Pixel coordinate grounding data:
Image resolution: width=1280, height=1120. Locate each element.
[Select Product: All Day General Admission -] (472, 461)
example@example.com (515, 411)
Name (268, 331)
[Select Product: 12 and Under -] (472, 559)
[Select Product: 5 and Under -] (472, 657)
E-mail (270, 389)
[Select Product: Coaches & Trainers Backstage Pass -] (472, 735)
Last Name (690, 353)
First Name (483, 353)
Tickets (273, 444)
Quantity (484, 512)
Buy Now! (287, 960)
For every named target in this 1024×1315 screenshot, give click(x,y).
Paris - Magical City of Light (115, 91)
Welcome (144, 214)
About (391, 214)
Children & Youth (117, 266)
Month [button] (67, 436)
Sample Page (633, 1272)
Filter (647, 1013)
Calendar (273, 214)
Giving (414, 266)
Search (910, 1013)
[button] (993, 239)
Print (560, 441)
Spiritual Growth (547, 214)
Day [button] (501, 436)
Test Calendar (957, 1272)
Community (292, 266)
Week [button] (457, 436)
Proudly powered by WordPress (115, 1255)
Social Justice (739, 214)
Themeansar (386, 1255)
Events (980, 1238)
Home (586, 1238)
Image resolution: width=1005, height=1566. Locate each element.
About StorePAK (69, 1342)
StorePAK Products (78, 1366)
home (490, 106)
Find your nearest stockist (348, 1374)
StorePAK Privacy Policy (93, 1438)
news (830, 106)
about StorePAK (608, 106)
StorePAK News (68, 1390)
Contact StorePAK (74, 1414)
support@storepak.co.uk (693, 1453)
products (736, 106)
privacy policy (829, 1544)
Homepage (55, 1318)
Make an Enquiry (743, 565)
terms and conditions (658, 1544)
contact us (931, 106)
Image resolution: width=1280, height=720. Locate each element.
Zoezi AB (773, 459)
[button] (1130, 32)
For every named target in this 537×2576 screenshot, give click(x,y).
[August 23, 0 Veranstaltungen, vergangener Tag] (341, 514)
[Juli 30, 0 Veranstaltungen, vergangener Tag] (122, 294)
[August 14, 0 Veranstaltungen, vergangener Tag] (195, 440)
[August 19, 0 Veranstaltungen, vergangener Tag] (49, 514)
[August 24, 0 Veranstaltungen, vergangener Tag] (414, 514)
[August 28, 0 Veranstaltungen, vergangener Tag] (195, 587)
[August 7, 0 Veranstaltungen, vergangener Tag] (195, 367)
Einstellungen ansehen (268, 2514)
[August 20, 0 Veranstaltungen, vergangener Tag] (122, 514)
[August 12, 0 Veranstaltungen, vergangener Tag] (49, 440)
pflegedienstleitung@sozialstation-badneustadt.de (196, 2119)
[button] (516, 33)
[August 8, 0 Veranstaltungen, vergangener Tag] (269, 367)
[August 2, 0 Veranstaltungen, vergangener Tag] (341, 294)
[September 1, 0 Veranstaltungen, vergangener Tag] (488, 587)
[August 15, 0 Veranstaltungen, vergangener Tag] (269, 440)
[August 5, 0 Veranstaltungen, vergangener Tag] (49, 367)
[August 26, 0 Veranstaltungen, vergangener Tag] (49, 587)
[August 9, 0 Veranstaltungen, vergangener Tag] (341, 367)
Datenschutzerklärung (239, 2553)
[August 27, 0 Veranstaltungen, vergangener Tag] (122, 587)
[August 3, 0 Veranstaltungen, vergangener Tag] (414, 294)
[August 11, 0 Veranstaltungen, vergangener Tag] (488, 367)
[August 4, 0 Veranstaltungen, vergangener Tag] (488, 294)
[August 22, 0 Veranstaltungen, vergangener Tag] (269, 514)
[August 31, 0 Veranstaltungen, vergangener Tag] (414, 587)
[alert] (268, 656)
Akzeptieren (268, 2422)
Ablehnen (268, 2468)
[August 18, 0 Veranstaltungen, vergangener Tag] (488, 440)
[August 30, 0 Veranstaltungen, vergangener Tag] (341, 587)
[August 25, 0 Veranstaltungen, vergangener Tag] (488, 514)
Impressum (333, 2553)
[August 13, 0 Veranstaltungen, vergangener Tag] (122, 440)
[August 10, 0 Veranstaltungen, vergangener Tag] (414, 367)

• [Work item] Retype exactly, and only, the lines above from the one where "contact us (931, 106)" occurs up to and including the one where "[August 19, 0" occurs.

• [Output of the exercise]
contact us (931, 106)
Image resolution: width=1280, height=720. Locate each element.
Zoezi AB (773, 459)
[button] (1130, 32)
For every named target in this 537×2576 screenshot, give click(x,y).
[August 23, 0 Veranstaltungen, vergangener Tag] (341, 514)
[Juli 30, 0 Veranstaltungen, vergangener Tag] (122, 294)
[August 14, 0 Veranstaltungen, vergangener Tag] (195, 440)
[August 19, 0 Veranstaltungen, vergangener Tag] (49, 514)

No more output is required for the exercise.